Future Cheokee County sheriff Roger Garrison k-chillin’ with a friend circa 1985

A Klan-themed past has come back to haunt Cherokee County Sheriff Roger Garrison. Ironic, since Klan costumes were originally designed to make their wearers appear to be the ghosts of dead Confederate soldiers in an attempt to frighten newly freed blacks into submission during Reconstruction after the Civil War. (The shotguns and nooses they carried helped achieve the desired effect tremendously.)

The Georgia legislature adopted an “anti-mask law” in the 1940s to force Klansmen to show their faces in public.
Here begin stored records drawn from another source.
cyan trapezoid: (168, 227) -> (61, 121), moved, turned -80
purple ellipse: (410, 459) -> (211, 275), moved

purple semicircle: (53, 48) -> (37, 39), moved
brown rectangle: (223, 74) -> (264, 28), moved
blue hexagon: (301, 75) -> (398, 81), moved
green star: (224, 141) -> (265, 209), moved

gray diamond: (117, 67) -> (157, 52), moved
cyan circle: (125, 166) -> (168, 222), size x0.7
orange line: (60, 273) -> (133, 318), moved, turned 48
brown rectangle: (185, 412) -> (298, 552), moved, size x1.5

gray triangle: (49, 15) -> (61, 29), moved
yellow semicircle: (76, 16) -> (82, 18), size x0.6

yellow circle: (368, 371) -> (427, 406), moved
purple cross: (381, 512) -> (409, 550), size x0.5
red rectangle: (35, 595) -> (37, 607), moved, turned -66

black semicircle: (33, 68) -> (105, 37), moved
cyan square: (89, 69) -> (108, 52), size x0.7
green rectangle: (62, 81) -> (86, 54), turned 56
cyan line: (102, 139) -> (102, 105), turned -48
This had a negative effect on the KKK’s membership. By the way, Cherokee, like Forsyth and several other North Georgia counties, conducted a purge of  black residents in 1912—four years after African Americans were Constitutionally disenfranchised in the state.
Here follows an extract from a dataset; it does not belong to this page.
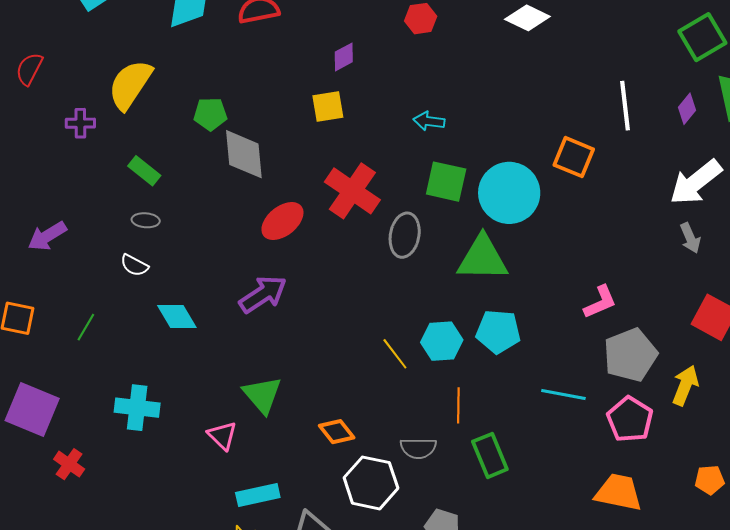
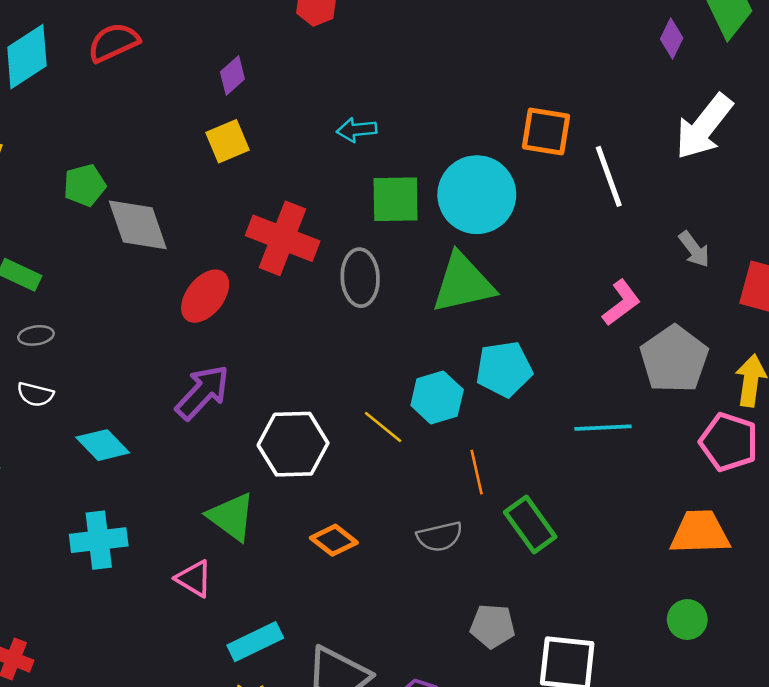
white line: (625, 106) -> (609, 176), moved
gray arrow: (690, 238) -> (694, 249), moved
cyan cross: (137, 408) -> (99, 540), moved
pink pentagon: (630, 419) -> (729, 442), moved
white hexagon: (371, 483) -> (293, 444), moved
These purges came during a time when there was no official Klan. The original group had been disbanded during Reconstruction—in part because its work was done. (The nightriding didn’t stop, however.) The Klan was resurrected atop Stone Mountain in DeKalb County on a November night in 1915.

This Wikipedia entry is correct and succint:

Three events in 1915 acted as catalysts to the revival of the Klan:

  • The film The Birth of a Nation was released, mythologizing and glorifying the first Klan.
  • Jewish businessman Leo Frank was lynched near Atlanta after the Georgia governor commuted his death sentence to life in prison. Frank had been convicted in 1913 and sentenced to death for the rape and murder of a young white factory worker named Mary Phagan, in a trial marked by intimidation of the jury and media frenzy. His legal appeals had been exhausted.
  • The second Ku Klux Klan was founded by William J. Simmons at Stone Mountain, outside Atlanta. It added to the original anti-black ideology with a new anti-immigrant, anti-Catholic, prohibitionist and antisemitic agenda. Most of the founders were from an Atlanta-area organization calling itself the Knights of Mary Phagan, which had organized around Leo Frank’s trial. The new organization emulated the fictionalized version of the Klan presented in The Birth of a Nation.

But I digress. From the Cherokee Tribune:

CANTON — Photographs of Cherokee County Sheriff Roger Garrison in a Ku Klux Klan costume taken at a Halloween party 30 years ago surfaced Friday on a metro  television newscast.

Garrison said Friday he regrets the decision he made  when he was 21 years old and that the photos were of a costume that was intended  to be a spoof on a character from the movie “Blazing Saddles,” a popular motion  picture at the time.

“This is by no means a reflection upon my career… or personal beliefs,” Garrison said. “It was a simple, childish Halloween  costume party — nothing more, nothing less.”

He said the move feels like  a political attack from his opposition, David Waters, a commander with the  Forsyth County Sheriff’s Office.

“It appears Mr. Waters has sent those  photos to the Atlanta media and asked for stories,” Garrison said. “I’m deeply  appalled he would stoop to this level (and) that he chooses not to stick to the  issues.”

Garrison said he found it especially appalling Waters was trying  to make a moral judgment when his challenger has been married five times.